= Morita Kagaku Kogyo Co., Ltd =

Japanese sweetener manufacturer

Morita Kagaku Kogyo Co., Ltd was founded in 1949 as a sweetener manufacturer. With the social trend the company began research on natural products as the alternatives. In 1971, they developed a system for producing a natural stevia sweetener, which was the first in the world.
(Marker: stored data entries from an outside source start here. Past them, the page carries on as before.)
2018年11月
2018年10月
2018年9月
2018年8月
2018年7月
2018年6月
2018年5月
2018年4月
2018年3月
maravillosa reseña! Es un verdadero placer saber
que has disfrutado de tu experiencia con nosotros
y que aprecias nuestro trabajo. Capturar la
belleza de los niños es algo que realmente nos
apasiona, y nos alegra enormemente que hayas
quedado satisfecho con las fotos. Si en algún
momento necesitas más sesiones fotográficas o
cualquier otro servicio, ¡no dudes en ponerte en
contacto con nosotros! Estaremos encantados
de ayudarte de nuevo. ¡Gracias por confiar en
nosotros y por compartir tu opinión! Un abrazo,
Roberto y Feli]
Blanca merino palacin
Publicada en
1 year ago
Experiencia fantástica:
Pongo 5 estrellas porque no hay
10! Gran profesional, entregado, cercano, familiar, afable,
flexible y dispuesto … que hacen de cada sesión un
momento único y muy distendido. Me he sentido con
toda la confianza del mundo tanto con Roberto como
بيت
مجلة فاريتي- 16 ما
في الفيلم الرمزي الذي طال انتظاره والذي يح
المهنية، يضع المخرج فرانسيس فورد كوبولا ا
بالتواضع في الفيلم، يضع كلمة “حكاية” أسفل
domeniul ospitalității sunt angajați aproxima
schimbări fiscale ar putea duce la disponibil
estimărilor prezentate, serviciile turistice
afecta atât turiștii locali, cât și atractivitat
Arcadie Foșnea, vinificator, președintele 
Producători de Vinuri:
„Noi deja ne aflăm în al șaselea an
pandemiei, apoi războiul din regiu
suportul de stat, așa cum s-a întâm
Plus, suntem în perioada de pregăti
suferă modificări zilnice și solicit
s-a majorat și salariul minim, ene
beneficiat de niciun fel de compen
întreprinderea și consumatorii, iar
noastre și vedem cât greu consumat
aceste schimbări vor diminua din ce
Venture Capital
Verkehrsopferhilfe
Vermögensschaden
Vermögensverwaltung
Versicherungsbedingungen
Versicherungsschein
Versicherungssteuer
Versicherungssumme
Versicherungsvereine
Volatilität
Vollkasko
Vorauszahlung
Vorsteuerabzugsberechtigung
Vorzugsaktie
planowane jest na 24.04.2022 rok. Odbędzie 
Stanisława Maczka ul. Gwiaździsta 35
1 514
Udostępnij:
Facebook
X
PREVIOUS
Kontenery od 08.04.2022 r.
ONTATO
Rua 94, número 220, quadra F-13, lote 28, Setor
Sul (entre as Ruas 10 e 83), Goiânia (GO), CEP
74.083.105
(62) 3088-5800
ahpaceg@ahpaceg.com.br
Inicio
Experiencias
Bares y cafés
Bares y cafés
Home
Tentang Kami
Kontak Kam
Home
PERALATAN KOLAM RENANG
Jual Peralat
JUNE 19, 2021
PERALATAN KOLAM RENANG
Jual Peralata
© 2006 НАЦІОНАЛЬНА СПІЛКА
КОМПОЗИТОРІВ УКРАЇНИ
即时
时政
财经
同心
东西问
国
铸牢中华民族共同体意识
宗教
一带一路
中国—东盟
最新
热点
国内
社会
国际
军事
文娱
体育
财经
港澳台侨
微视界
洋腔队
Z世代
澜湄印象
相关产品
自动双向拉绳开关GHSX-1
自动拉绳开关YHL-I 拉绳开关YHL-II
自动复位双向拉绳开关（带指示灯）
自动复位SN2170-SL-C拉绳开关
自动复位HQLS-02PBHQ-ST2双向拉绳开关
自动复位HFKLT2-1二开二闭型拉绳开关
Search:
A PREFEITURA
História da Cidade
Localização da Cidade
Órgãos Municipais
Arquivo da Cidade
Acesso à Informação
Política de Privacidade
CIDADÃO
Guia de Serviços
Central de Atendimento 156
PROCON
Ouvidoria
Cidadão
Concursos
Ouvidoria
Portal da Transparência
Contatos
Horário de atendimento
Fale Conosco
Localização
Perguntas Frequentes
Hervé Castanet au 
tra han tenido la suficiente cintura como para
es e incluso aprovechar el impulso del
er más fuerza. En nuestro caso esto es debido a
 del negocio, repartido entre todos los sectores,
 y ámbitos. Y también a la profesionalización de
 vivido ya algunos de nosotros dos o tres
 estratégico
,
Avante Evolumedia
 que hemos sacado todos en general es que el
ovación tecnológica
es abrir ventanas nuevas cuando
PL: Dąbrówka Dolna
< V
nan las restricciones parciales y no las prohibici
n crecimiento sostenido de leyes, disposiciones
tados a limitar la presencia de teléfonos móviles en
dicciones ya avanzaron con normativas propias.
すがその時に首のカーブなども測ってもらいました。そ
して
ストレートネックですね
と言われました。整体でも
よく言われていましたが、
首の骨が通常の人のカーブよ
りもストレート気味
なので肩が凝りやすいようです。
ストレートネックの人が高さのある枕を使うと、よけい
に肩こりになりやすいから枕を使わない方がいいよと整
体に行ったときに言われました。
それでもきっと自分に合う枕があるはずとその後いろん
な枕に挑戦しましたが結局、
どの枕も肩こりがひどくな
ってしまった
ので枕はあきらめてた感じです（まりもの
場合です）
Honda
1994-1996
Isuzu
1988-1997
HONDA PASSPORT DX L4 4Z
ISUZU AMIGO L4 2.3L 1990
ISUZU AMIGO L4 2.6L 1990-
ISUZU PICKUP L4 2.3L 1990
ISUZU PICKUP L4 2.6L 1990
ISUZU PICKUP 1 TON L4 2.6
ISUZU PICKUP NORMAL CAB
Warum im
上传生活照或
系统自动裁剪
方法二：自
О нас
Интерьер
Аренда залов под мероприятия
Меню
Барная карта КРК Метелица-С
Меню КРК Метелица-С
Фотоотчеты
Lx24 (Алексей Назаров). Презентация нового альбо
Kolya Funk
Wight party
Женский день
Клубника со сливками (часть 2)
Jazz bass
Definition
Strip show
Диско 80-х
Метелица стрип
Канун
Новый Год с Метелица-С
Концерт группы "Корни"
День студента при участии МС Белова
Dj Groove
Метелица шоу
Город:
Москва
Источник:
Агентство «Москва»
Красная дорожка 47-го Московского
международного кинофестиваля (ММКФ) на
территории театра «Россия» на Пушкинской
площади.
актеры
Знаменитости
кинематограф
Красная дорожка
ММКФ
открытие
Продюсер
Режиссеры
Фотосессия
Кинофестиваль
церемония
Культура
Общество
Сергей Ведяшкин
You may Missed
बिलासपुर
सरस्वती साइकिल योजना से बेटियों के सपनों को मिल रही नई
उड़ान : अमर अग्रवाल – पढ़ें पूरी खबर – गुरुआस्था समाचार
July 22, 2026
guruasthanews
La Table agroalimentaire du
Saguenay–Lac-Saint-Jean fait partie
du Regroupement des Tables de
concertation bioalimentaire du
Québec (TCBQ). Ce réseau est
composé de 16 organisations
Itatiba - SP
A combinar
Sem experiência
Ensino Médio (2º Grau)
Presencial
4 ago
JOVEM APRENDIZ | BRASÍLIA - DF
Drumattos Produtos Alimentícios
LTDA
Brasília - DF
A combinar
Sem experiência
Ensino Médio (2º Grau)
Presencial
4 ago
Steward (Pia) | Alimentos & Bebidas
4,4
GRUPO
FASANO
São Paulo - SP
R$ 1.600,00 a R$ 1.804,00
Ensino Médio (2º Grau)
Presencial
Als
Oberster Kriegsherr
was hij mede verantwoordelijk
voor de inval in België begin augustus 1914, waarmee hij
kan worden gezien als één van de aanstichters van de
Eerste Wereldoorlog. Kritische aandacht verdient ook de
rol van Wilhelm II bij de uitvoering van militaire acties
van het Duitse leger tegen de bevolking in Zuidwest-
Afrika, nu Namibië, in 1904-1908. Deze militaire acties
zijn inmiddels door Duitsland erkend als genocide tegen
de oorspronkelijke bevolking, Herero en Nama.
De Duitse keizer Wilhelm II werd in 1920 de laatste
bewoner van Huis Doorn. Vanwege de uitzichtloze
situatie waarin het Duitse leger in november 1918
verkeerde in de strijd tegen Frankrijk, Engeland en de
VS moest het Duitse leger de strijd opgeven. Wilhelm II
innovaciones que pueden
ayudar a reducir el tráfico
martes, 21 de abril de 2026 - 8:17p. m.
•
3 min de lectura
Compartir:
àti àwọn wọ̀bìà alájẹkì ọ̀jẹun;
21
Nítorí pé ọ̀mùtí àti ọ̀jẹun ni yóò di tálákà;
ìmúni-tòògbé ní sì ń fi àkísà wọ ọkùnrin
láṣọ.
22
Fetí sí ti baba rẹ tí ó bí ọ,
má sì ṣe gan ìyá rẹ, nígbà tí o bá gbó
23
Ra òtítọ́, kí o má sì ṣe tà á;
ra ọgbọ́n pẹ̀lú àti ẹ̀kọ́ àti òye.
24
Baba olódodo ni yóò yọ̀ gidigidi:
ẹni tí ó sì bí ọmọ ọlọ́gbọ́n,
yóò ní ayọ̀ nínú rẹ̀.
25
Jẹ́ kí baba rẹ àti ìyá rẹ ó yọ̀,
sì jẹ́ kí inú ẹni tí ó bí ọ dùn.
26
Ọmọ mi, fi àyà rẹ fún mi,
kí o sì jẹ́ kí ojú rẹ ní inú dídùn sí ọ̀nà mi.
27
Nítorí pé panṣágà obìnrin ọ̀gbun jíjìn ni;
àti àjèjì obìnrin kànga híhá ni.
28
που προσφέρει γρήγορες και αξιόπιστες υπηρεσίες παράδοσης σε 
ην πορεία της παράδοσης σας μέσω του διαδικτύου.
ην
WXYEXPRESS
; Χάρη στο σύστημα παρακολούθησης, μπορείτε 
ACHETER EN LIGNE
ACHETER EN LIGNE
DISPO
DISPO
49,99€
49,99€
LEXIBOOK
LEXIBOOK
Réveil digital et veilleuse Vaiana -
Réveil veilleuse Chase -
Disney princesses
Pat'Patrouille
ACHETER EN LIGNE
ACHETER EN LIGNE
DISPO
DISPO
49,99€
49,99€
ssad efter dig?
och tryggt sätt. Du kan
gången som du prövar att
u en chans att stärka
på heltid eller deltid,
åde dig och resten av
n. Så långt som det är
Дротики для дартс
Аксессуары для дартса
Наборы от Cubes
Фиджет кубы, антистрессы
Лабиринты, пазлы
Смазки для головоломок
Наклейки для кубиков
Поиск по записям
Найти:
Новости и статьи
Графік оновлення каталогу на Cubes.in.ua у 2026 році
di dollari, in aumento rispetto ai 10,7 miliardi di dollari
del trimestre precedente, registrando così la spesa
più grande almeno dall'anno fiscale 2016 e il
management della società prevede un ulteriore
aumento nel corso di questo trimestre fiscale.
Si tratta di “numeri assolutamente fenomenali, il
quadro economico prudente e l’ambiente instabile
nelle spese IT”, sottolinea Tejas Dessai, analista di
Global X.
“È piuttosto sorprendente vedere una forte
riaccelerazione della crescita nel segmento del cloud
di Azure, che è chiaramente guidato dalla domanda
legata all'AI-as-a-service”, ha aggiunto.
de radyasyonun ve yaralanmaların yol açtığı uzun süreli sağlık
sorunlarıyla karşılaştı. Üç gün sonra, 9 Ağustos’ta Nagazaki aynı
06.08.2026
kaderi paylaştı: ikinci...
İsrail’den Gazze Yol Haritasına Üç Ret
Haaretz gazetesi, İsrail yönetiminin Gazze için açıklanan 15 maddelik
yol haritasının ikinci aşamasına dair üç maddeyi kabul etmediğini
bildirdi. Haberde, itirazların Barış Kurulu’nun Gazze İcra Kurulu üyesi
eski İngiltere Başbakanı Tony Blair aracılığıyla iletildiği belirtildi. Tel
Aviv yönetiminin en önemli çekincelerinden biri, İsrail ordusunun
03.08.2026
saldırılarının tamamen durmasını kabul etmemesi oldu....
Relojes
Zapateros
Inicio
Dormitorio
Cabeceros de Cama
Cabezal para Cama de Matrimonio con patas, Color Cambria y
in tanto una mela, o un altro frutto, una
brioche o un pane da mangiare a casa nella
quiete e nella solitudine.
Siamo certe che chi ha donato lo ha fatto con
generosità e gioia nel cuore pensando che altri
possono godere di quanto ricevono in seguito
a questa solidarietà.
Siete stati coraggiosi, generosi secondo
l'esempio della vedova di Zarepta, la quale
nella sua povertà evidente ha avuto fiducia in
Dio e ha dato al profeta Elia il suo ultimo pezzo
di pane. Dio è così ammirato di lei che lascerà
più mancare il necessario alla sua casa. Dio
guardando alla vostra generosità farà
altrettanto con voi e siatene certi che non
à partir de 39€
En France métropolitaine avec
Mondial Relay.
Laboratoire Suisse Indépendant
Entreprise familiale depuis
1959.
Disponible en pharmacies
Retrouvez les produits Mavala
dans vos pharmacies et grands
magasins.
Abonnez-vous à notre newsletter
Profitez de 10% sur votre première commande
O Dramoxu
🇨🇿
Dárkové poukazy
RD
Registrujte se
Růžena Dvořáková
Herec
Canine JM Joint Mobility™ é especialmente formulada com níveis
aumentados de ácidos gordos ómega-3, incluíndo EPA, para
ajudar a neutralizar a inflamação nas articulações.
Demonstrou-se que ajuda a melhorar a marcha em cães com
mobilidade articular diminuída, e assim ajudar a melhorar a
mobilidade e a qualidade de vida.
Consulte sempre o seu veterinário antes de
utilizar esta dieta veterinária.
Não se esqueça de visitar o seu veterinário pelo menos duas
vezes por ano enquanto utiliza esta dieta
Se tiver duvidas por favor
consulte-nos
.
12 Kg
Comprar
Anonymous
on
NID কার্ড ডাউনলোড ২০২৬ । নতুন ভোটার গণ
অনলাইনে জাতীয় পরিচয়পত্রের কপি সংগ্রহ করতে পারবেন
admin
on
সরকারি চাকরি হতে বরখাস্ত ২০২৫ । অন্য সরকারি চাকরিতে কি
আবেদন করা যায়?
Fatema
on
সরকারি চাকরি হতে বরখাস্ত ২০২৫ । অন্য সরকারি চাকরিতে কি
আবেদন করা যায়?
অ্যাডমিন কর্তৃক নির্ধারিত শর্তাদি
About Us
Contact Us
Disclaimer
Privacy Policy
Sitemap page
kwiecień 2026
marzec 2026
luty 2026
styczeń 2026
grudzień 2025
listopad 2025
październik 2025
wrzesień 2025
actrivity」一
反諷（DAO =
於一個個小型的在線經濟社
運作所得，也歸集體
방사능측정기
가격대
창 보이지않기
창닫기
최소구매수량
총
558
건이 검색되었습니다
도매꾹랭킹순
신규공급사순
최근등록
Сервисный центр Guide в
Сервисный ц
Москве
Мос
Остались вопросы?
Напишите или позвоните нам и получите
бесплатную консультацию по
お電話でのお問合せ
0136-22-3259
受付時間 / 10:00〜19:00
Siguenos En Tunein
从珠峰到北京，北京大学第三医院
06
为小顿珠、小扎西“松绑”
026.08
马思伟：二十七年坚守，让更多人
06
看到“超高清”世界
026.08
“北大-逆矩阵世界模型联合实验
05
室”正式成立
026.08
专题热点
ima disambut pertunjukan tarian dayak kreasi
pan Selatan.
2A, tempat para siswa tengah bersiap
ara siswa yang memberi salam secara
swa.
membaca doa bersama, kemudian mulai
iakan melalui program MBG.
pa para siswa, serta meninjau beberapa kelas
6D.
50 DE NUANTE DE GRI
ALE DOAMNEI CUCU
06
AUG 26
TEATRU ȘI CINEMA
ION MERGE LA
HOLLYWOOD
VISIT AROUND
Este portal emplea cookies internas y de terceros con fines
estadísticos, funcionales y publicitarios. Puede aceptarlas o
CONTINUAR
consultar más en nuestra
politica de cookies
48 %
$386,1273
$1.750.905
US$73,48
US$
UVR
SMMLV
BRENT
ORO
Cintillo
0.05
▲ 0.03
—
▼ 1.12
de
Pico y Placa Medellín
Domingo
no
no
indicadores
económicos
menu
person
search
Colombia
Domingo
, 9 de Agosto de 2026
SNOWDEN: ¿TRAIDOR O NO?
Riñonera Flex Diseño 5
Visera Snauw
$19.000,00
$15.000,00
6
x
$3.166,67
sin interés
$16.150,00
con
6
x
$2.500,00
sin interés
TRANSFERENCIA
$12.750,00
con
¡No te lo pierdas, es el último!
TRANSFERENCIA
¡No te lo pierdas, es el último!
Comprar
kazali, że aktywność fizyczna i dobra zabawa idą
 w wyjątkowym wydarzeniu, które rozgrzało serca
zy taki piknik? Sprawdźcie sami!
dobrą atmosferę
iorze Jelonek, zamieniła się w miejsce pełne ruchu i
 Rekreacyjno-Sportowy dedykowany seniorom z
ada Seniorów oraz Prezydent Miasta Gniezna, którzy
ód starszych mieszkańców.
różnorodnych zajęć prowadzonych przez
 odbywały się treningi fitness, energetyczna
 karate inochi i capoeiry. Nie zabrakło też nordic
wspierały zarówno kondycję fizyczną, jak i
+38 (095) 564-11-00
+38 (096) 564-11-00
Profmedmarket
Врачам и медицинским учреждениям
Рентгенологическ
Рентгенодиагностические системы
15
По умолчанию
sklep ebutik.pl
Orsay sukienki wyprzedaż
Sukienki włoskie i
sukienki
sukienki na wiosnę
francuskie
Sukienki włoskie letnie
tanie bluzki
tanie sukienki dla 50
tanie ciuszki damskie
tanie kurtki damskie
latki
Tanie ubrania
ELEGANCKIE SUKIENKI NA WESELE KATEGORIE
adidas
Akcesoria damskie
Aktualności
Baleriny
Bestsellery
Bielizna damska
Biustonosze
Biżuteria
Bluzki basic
The company has more recently been involved manufacture of a sweetener based on rebaudioside A, extracted from the stevia leaf.

==History==

| Period | Events |
|---|---|
| Jul 1949 | Morita Kaichi establishes Morita Kagaku Kogyo and begins the manufacturing and selling of synthetic sweeteners and other industrial pharmaceuticals. |
| Jan 1960 | Morita Kagaku Kogyo becomes incorporated. |
| May 1971 | Morita Kagaku Kogyo succeeds in the commercialization of Stevia sweeteners for the first time in the world and becomes a comprehensive manufacturer. |
| Oct 1974 | First in the world succeeds in a large-scale cultivation of Stevia and establishes an integrated system from plant growth to extraction and refining processing. |
| Jun 1975 | Discovery of the sweetest component of the Stevia leaf, Rebaudioside A. |
| Mar 1982 | Develops a high Rebaudioside A product. |
| Jan 1985 | Begins the cultivation of Stevia overseas. |
| May 1993 | Obtains a patent on the manufacturing process of a new natural sweetener. |
| Jan 1994 | Obtains a patent on the manufacturing process of a new sweetener. |
| Oct 1994 | Launches the enzyme-treated Rebaudioside A series. |
| Nov 1999 | Receives the Award for Excellent Food, Machinery, and Materials (established by the Japan Food Journal). |
| Feb 2000 | Obtains a patent on a new variety of Stevia in the United States. |
| Jun 2000 | Obtains a patent on a new variety of Stevia in the United States. |
| Sep 2000 | Obtains a botanical patent. |
| Nov 2000 | Receives the 20th Century Food Industry Award (established by the Japan Food Journal). |
| Sep 2002 | Obtains a patent on the α-glycosylated Stevia sweetener. |
| Aug 2003 | Obtains a patent on Acesulfame K and Stevia sweetener. |
| Mar 2005 | Applies for patents on a new breed of Stevia plant, a manufacturing process, and a sweetener. |

==Product==

Karori Zero is a Japanese powder-like sweetener product made from the latest technology of Morita Kagaku Kogyo Co., Ltd. It is made with rebaudioside A and Erythritol, which have been proved to be safe for human intake.